BEGIN DATASET EXTRACT

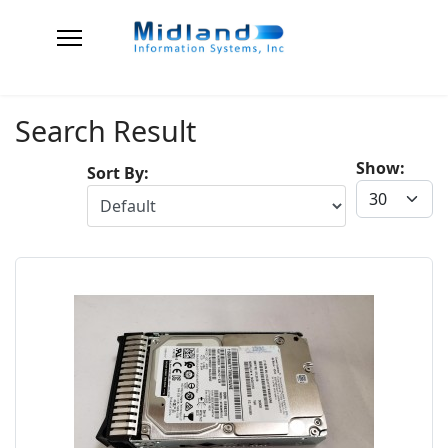
Search Result
Show:
Sort By:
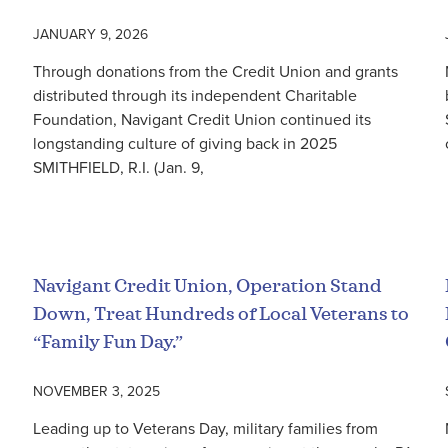
JANUARY 9, 2026
Through donations from the Credit Union and grants
distributed through its independent Charitable
Foundation, Navigant Credit Union continued its
longstanding culture of giving back in 2025
SMITHFIELD, R.I. (Jan. 9,
Read More
Navigant Credit Union, Operation Stand
Down, Treat Hundreds of Local Veterans to
“Family Fun Day.”
NOVEMBER 3, 2025
Leading up to Veterans Day, military families from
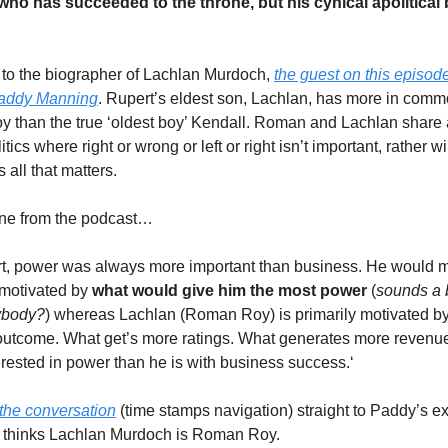
ho has succeeded to the throne, but his cynical apolitical 
 to the biographer of Lachlan Murdoch,
the guest on this episode
addy Manning
. Rupert’s eldest son, Lachlan, has more in comm
than the true ‘oldest boy’ Kendall. Roman and Lachlan share 
itics where right or wrong or left or right isn’t important, rather w
 all that matters.
line from the podcast…
rt, power was always more important than business. He would 
 motivated by
what would give him the most power
(
sounds a b
ybody?
) whereas Lachlan (Roman Roy) is primarily motivated by
outcome. What get’s more ratings. What generates more revenu
terested in power than he is with business success.‘
the conversation
(time stamps navigation) straight to Paddy’s e
e thinks Lachlan Murdoch is Roman Roy.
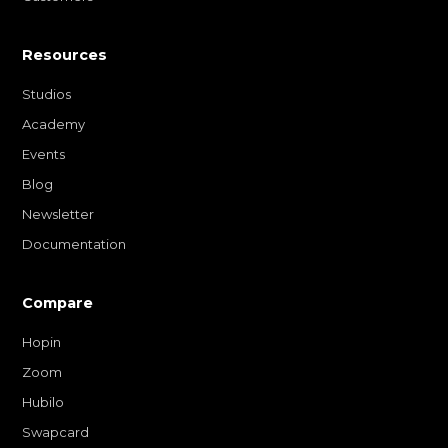
Resources
Studios
Academy
Events
Blog
Newsletter
Documentation
Compare
Hopin
Zoom
Hubilo
Swapcard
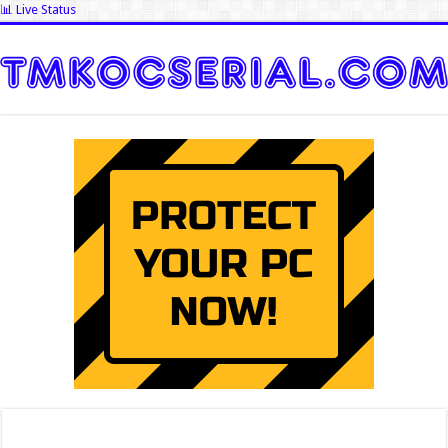
📊 Live Status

END DATASET EXTRACT

EXERCISE GOAL – Gather each line of the records holding the string "business".

RESULT –
rt, power was always more important than business. He would 
terested in power than he is with business success.‘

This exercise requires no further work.